Our study highlights the almost universal impact of arthritic symptoms, likely leading to an increased use of corticosteroids, immunosuppressants, and NSAIDs in this group of patients with SLE with active MSK disease activity, suggesting there is a need for new therapeutic options that enable a less chronic use of these therapies when treating lupus. While other manifestations are more likely to lead to organ failure and early mortality, MSK symptoms are the main determinant of disease impact that effects a greater number of patients [23]. Apart from fatigue, in a recent study on the burden of SLE the majority of patients reported joint involvement as the most predominant manifestation they would like to get rid of [22]. Additional research has demonstrated the strong correlation of SLE-MSK symptoms with reduced health-related quality of life, with only arthralgia being significantly associated with work disability [24,25,26] and at the same time the most important modifiable factor in disability in patients with SLE.

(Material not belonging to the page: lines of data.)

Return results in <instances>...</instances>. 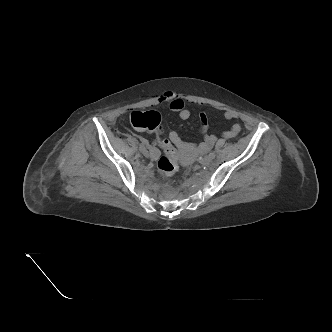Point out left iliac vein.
<instances>
[{
	"label": "left iliac vein",
	"mask_w": 332,
	"mask_h": 332,
	"mask_svg": "<svg viewBox=\"0 0 332 332\" xmlns=\"http://www.w3.org/2000/svg\"><path fill=\"white\" fill-rule=\"evenodd\" d=\"M211 161H212V158L209 155H207L203 158L204 164H209Z\"/></svg>",
	"instance_id": "1"
}]
</instances>
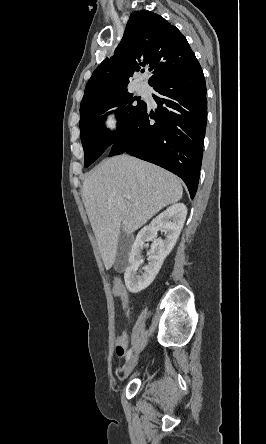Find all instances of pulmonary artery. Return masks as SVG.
<instances>
[{
  "instance_id": "e3ab8cb5",
  "label": "pulmonary artery",
  "mask_w": 266,
  "mask_h": 444,
  "mask_svg": "<svg viewBox=\"0 0 266 444\" xmlns=\"http://www.w3.org/2000/svg\"><path fill=\"white\" fill-rule=\"evenodd\" d=\"M138 90H139V91H142V90H143V87H142V86H138Z\"/></svg>"
}]
</instances>
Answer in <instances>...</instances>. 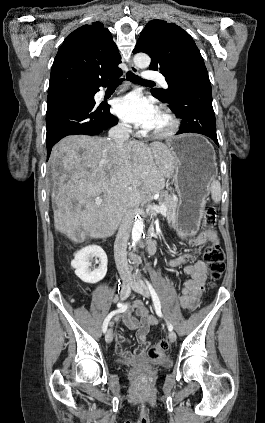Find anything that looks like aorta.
<instances>
[{
	"label": "aorta",
	"instance_id": "1",
	"mask_svg": "<svg viewBox=\"0 0 265 423\" xmlns=\"http://www.w3.org/2000/svg\"><path fill=\"white\" fill-rule=\"evenodd\" d=\"M134 63L138 68H147L150 65L151 59L147 54L138 53L134 56ZM144 230V221L142 219L135 220L132 228V245L138 243L141 239Z\"/></svg>",
	"mask_w": 265,
	"mask_h": 423
}]
</instances>
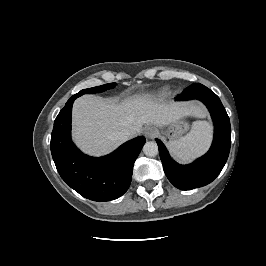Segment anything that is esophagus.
<instances>
[{"label":"esophagus","mask_w":266,"mask_h":266,"mask_svg":"<svg viewBox=\"0 0 266 266\" xmlns=\"http://www.w3.org/2000/svg\"><path fill=\"white\" fill-rule=\"evenodd\" d=\"M157 134H158V130L154 126H148L144 130V135L150 139L154 138Z\"/></svg>","instance_id":"34e87169"}]
</instances>
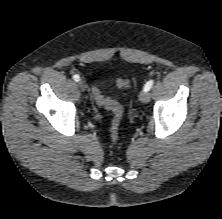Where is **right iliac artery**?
I'll use <instances>...</instances> for the list:
<instances>
[{"instance_id": "1", "label": "right iliac artery", "mask_w": 222, "mask_h": 219, "mask_svg": "<svg viewBox=\"0 0 222 219\" xmlns=\"http://www.w3.org/2000/svg\"><path fill=\"white\" fill-rule=\"evenodd\" d=\"M73 79H74L75 81H79L80 77H79V75L76 74V75L73 76Z\"/></svg>"}]
</instances>
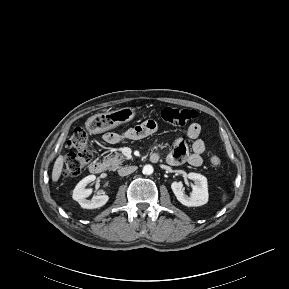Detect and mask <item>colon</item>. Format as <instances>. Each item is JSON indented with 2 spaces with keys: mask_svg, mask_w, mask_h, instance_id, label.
<instances>
[{
  "mask_svg": "<svg viewBox=\"0 0 289 289\" xmlns=\"http://www.w3.org/2000/svg\"><path fill=\"white\" fill-rule=\"evenodd\" d=\"M160 117L170 125L183 126L194 120L197 117V112L190 109L165 107L160 111ZM68 147L75 151L71 152L65 161L63 176L67 179L80 175L91 160L85 129L78 127L72 131L68 140ZM210 162L217 167L221 164V159L219 156L212 154Z\"/></svg>",
  "mask_w": 289,
  "mask_h": 289,
  "instance_id": "1",
  "label": "colon"
}]
</instances>
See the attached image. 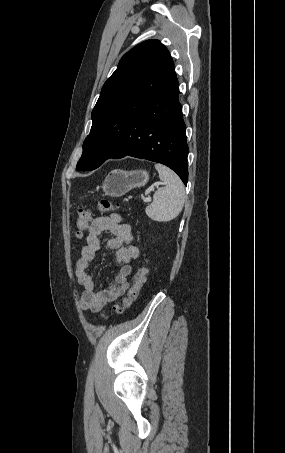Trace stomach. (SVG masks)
I'll list each match as a JSON object with an SVG mask.
<instances>
[{
  "label": "stomach",
  "mask_w": 285,
  "mask_h": 453,
  "mask_svg": "<svg viewBox=\"0 0 285 453\" xmlns=\"http://www.w3.org/2000/svg\"><path fill=\"white\" fill-rule=\"evenodd\" d=\"M148 180L149 174L145 170L115 169L106 176L102 188L107 196L121 197L134 188L145 186Z\"/></svg>",
  "instance_id": "1"
}]
</instances>
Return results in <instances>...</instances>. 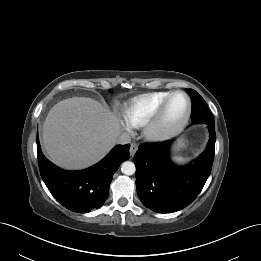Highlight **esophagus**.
Wrapping results in <instances>:
<instances>
[{
	"instance_id": "34e87169",
	"label": "esophagus",
	"mask_w": 261,
	"mask_h": 261,
	"mask_svg": "<svg viewBox=\"0 0 261 261\" xmlns=\"http://www.w3.org/2000/svg\"><path fill=\"white\" fill-rule=\"evenodd\" d=\"M138 149V146L136 143H132L131 146H130V155L131 156H134V154L136 153Z\"/></svg>"
}]
</instances>
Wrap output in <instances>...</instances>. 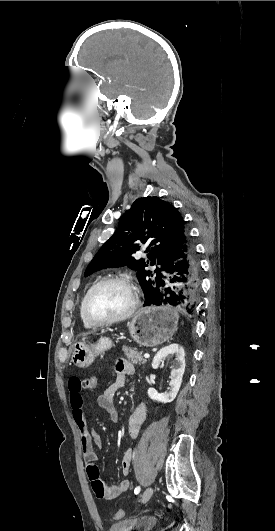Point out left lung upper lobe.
Masks as SVG:
<instances>
[{
	"instance_id": "left-lung-upper-lobe-1",
	"label": "left lung upper lobe",
	"mask_w": 275,
	"mask_h": 531,
	"mask_svg": "<svg viewBox=\"0 0 275 531\" xmlns=\"http://www.w3.org/2000/svg\"><path fill=\"white\" fill-rule=\"evenodd\" d=\"M185 230L184 220L177 209L160 198L143 197L134 201L120 220L112 237L99 249L85 271V276L107 267L127 265L137 272L145 296V304L154 302L165 285L162 271L175 243ZM145 248L150 265H161L154 275L145 270L149 260L133 257Z\"/></svg>"
}]
</instances>
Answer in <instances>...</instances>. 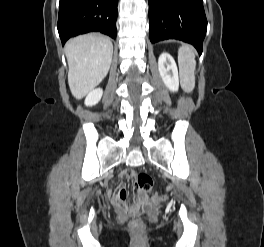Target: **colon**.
I'll use <instances>...</instances> for the list:
<instances>
[{
    "label": "colon",
    "mask_w": 264,
    "mask_h": 247,
    "mask_svg": "<svg viewBox=\"0 0 264 247\" xmlns=\"http://www.w3.org/2000/svg\"><path fill=\"white\" fill-rule=\"evenodd\" d=\"M136 188L143 193H150L153 189V180L151 176L145 172H139L135 177ZM167 196L165 194H155L154 200L158 202H165ZM145 200L139 202H122L118 204L126 215L131 217L130 225L133 229H140L144 224L143 218V204Z\"/></svg>",
    "instance_id": "1"
}]
</instances>
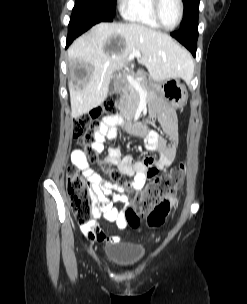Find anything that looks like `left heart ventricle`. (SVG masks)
I'll return each instance as SVG.
<instances>
[{
    "instance_id": "1",
    "label": "left heart ventricle",
    "mask_w": 247,
    "mask_h": 304,
    "mask_svg": "<svg viewBox=\"0 0 247 304\" xmlns=\"http://www.w3.org/2000/svg\"><path fill=\"white\" fill-rule=\"evenodd\" d=\"M160 16L166 27H173L179 17V4L177 0H162Z\"/></svg>"
}]
</instances>
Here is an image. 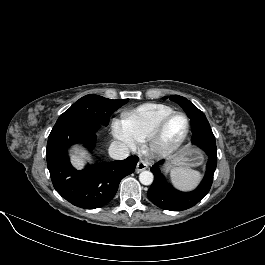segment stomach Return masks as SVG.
I'll return each mask as SVG.
<instances>
[{"instance_id": "stomach-1", "label": "stomach", "mask_w": 265, "mask_h": 265, "mask_svg": "<svg viewBox=\"0 0 265 265\" xmlns=\"http://www.w3.org/2000/svg\"><path fill=\"white\" fill-rule=\"evenodd\" d=\"M202 162V153L196 148L187 147L172 159L170 167H196L201 165Z\"/></svg>"}]
</instances>
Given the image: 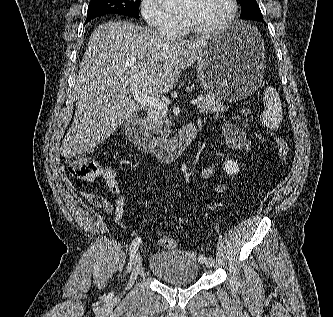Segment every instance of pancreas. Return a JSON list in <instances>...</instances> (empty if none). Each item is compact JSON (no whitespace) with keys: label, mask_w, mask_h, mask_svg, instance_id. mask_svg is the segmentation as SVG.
Instances as JSON below:
<instances>
[{"label":"pancreas","mask_w":333,"mask_h":317,"mask_svg":"<svg viewBox=\"0 0 333 317\" xmlns=\"http://www.w3.org/2000/svg\"><path fill=\"white\" fill-rule=\"evenodd\" d=\"M199 113H216L223 112L228 109L219 99L212 95H207L198 105ZM146 121L148 126L155 134L164 136L170 132L171 117L167 112L152 110L148 113Z\"/></svg>","instance_id":"pancreas-1"}]
</instances>
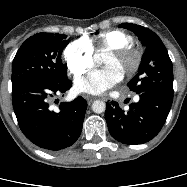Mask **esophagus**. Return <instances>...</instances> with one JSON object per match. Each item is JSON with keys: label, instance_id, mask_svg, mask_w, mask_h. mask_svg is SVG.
Listing matches in <instances>:
<instances>
[{"label": "esophagus", "instance_id": "esophagus-1", "mask_svg": "<svg viewBox=\"0 0 187 187\" xmlns=\"http://www.w3.org/2000/svg\"><path fill=\"white\" fill-rule=\"evenodd\" d=\"M83 97L86 99L88 104H91L96 99L95 97L90 96V95H84Z\"/></svg>", "mask_w": 187, "mask_h": 187}]
</instances>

A limitation of the current study is that it is an analysis of patients from a single tertiary academic center treated by a single rheumatologist, making it difficult to extrapolate our results to a general lupus population. Additionally, groups were not balanced using methods such as propensity scores, which limits comparisons between outcomes and specific reasons for treatments being given were not determined; there could be dual indications for steroid use due to other organ manifestations such as mucocutaneous involvement in addition to the MSK symptoms. As a result of the descriptive nature of our study, no comparisons were made to a cohort of patients without MSK manifestations; 82% of the patients in this cohort had a non-erosive arthritis at baseline. One of the strengths of this study is that the nature of flaring patterns compared with chronic or quiescent patterns specific to SLE-MSK has not been previously characterized, nor has current literature addressed how these patterns impact therapeutic approaches. Additionally, we add to the literature how SLE-MSK involvement is being managed in a real-world practice and if/how treatment patterns of MSK involvement in patients with SLE vary across different disease activity.

Conclusions

Over a 10-year observational period in an SLE-MSK subpopulation, half of the patients presented in an active disease activity pattern, most commonly RR with disease activity measured by SELENA-SLEDAI. Our results showed a high reliance on NSAIDS and combination therapy comprising high mean doses of oral corticosteroids and immunosuppressants with a lower use of biologics, all of which remain prominent in the therapeutic armamentarium of active SLE-MSK symptoms. Our study highlights the impact of arthritic symptoms as the contributing manifestation to the intense use of these therapies. Greater and earlier use of newly approved biologic therapies may offer a better path forward. The presence of the active patterns (despite high use of combination therapy, corticosteroids, and NSAIDs) suggests there is a need for new therapeutic options to manage disease activity in patients with SLE, permitting better efficacies to be achieved and diminishing the chronic use of these drugs and their long-term side effects.